With schools set to open in just a few weeks, Illinois still doesn't have any way to send money to schools. K-12 funding has become the latest partisan battleground at the statehouse, and yesterday, one procedural misstep may have inadvertently made the gridlock even worse.
Standing at a podium in his office, Governor Bruce Rauner addressed a crowd of reporters. His staff had announced this press conference via email at 5 a.m. But the countdown leading up to it had begun much earlier. For six weeks, Rauner had been demanding that Democrats send him their school funding bill, Senate Bill 1, so he could veto the parts he didn’t like.
If it becomes law, SB1 will mark a historic change in the way Illinois supports schools, replacing a decades-old formula that relies on property taxes with a new evidence-based plan. Rauner likes that part. What he doesn’t like is the part he says gives too much money to Chicago Public Schools.
“SB1, in its current form, basically took the significant increase in school funding that I have advocated for and diverted hundreds of millions of dollars of it away from the classrooms around the state and diverted it to Chicago,” he told the media.
Rauner’s claims about SB1 being a “Chicago bailout” were rated “false” in a report released Tuesday by the non-partisan Better Government Association.
Rauner said he would strip away this unfair advantage CPS enjoys; but he also said his plan would send CPS $200 million more than the district currently receives.
Exactly how would that work? His staff said answers to that — and other questions — will be revealed later. The funding boost his AV would afford each district, touted at his press conference, had been detailed on his website for weeks. Those figures appear to have been based on simply taking $203 million from Chicago Public School's block grant and adding it to the k-12 appropriation contained in the state budget (Rauner's veto of that package was overridden). Those spreadsheets have been removed from his website while the Illinois State Board of Education models the changes wrought by Rauner's AV.
But perhaps the most urgent questions involved numbers that don’t have dollar signs — the number of votes needed to approve his changes.
Dave Dahl, from radio station WTAX, asked Rauner: “What makes you think that three-fifths of the House and three-fifths of the Senate will agree on any particular thing here?
“Well, Dave, great question!” Rauner said. “Upholding my amendatory veto requires a simple majority.” But other reporters chimed in to tell the governor the Supreme Court had ruled it would take a super-majority to approve or override his veto — a scenario hard to imagine in Illinois’ House of Representatives.

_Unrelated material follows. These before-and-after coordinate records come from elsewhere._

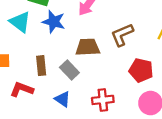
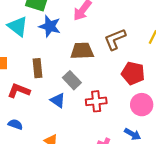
gray rectangle: (69, 70) -> (72, 80), moved

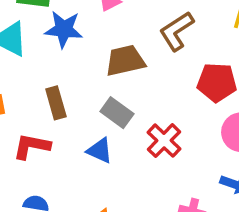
red cross: (96, 101) -> (164, 141), turned -30

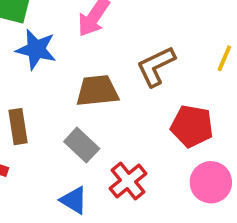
blue triangle: (100, 151) -> (74, 200), moved

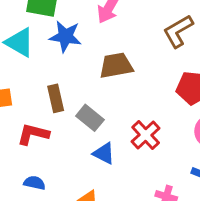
brown L-shape: (156, 66) -> (178, 31), moved
gray rectangle: (82, 145) -> (90, 118), moved

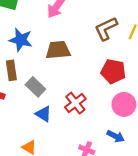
blue star: (65, 36) -> (21, 40), moved

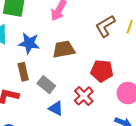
red pentagon: (113, 71) -> (102, 71), moved

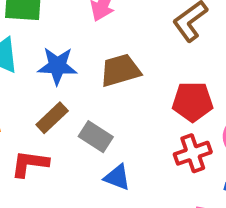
brown rectangle: (23, 72) -> (52, 118), turned 66
red cross: (84, 96) -> (193, 153), moved, turned 30

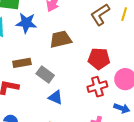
blue star: (57, 66) -> (26, 23), moved
brown rectangle: (52, 118) -> (22, 63), turned 30

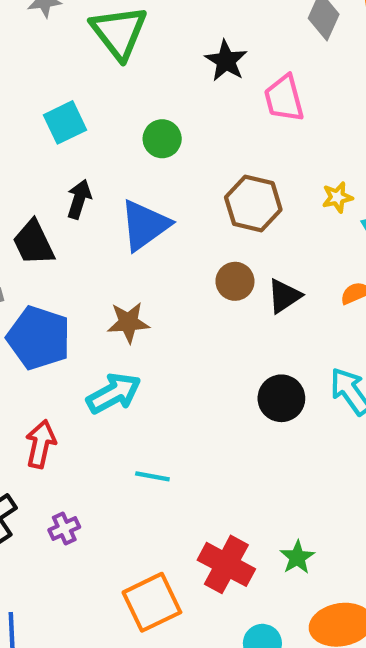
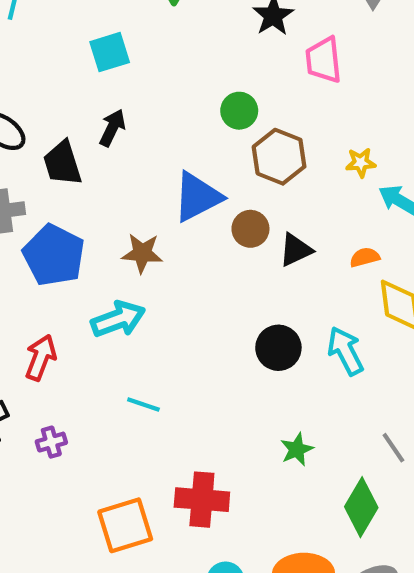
green circle: (162, 139) -> (239, 111), moved
blue triangle: (145, 225) -> (197, 197), moved
green star: (297, 557) -> (297, 449), moved
red cross: (226, 564) -> (202, 500), turned -32

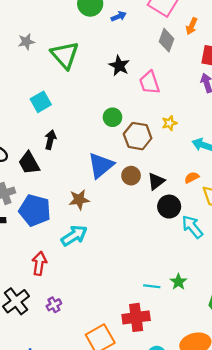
yellow star: (361, 163) -> (169, 123), moved
black circle: (278, 348) -> (169, 207), moved
cyan line: (143, 404) -> (152, 286), moved

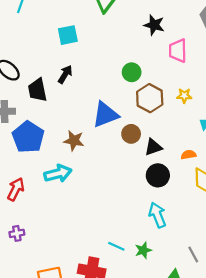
black star: (119, 66) -> (154, 25), turned -30
cyan arrow: (192, 227) -> (157, 215), moved

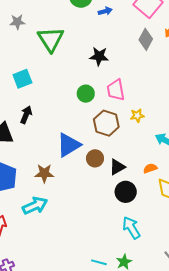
pink trapezoid: (178, 51) -> (116, 90), moved
green circle: (132, 72) -> (86, 94), moved

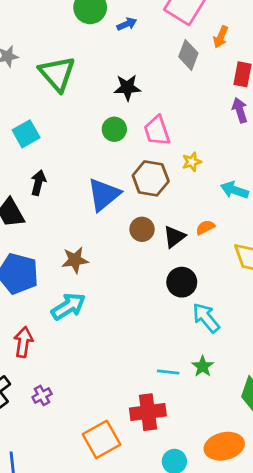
green circle: (86, 94) -> (114, 129), moved
blue triangle: (69, 145) -> (104, 195), moved
orange semicircle: (150, 168) -> (205, 227), moved
black circle: (126, 192) -> (182, 282), moved

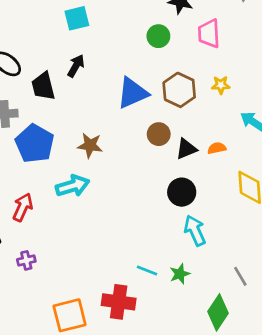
pink trapezoid: (157, 131) -> (209, 34), moved

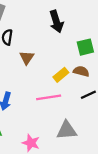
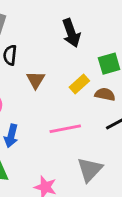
yellow rectangle: (61, 75) -> (79, 84), moved
gray triangle: (67, 130) -> (90, 170), turned -40

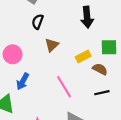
pink line: (65, 129) -> (64, 87), turned 55

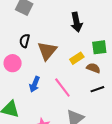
black semicircle: (38, 22) -> (25, 41), moved
brown triangle: (52, 45) -> (47, 51), size x1.5
blue arrow: (23, 81) -> (35, 84), moved

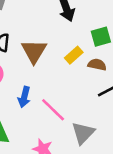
pink line: (62, 88) -> (53, 110), moved

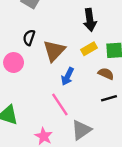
yellow rectangle: (74, 55) -> (89, 49), moved
blue arrow: (24, 97) -> (67, 76), moved

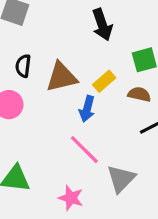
yellow rectangle: (89, 49) -> (104, 81), moved
brown triangle: (54, 51) -> (61, 77), turned 45

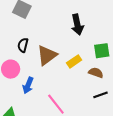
brown triangle: (61, 77) -> (47, 55), turned -30
blue arrow: (87, 109) -> (28, 85), moved

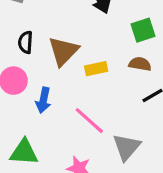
yellow rectangle: (74, 61) -> (96, 69), moved, turned 32

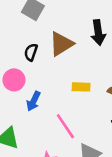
brown triangle: (63, 51) -> (61, 44), moved

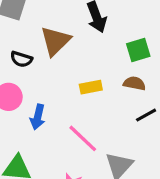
black semicircle: (31, 52) -> (21, 59), turned -78

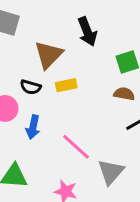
black semicircle: (21, 59) -> (31, 87), moved
yellow rectangle: (91, 87) -> (66, 85), moved

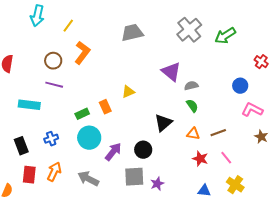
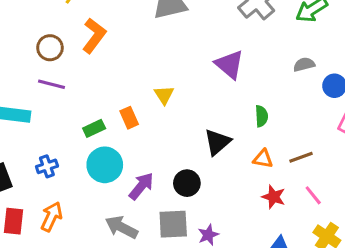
gray semicircle: (191, 86) -> (304, 64), moved
yellow triangle: (128, 92) -> (164, 95), turned -40
green semicircle: (192, 106) -> (261, 116), turned 32
gray arrow: (88, 179) -> (121, 227), moved

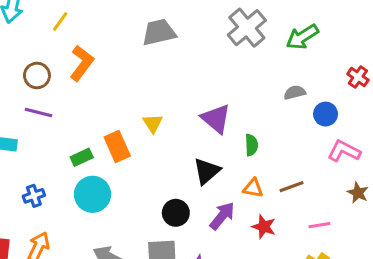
purple triangle: (230, 64) -> (216, 119), moved
orange rectangle: (129, 118) -> (117, 146), size x1.4
purple arrow: (141, 186) -> (222, 216), moved
pink line: (313, 195) -> (319, 225), moved, turned -60

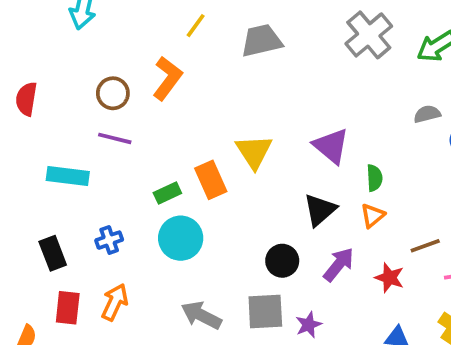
yellow line: (60, 21) -> (196, 26), moved
yellow triangle: (153, 123) -> (254, 152), size x1.5
brown line: (292, 187) -> (425, 246), moved
orange triangle: (253, 188) -> (373, 216), moved, turned -50

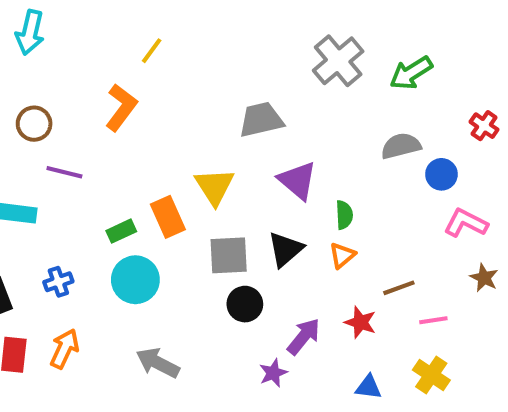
gray trapezoid: (262, 41) -> (261, 120), moved
brown circle: (113, 93) -> (34, 124), moved
gray semicircle: (427, 114) -> (401, 146), size x1.4
purple arrow: (339, 264) -> (304, 336), moved
gray square: (265, 312) -> (229, 255), moved

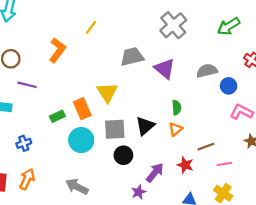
yellow line: (152, 51) -> (91, 27), moved
green arrow: (411, 73) -> (229, 26), moved
purple triangle: (298, 180) -> (165, 69), moved
cyan circle: (135, 280) -> (81, 140), moved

The governor, caught off-guard, repeated his themes.
“What we need is fair and equitable funding,” he said. “This bill should’ve been sent to my desk June 1st. I acted exactly quickly, exactly as I laid out, exactly as my Constitution sets. And we’re acting to protect all of our children, all across the state, including the City of Chicago, and treating them equitably.”
He quickly ended the press conference, leaving the issue of statewide school funding up in the air. Due to a clause in the budget, the state can’t send any money to school districts except through an evidence-based model.
State Sen. Andy Manar, a Democrat from Bunker Hill, is the sponsor of SB1 (it’s his 4th try at a school funding overhaul in as many years). He’s also on the bipartisan team of negotiators that has been working to reach a compromise. And despite the veto, he sees no reason to stop.
“Maybe our route’s a little more difficult now, but in reality, we can pick up where we left off,” he says.
“So then the question is: Governor, what’s your Plan B? What are you going to do now? Because we are not going to accept the veto as written.”
New demands have reportedly crept into the conversation, things like mandate relief, private school vouchers, collective bargaining units. Manar was reluctant to confirm or deny.
“I’m not going to go into details about specifics of a negotiation,” he said. “The best thing we can do is go right back to that table and begin those conversations with the people who are willing to do it, and negotiate in good faith. We had that going.”
School districts expect their first installment of state funds on Aug. 10, just 8 days away.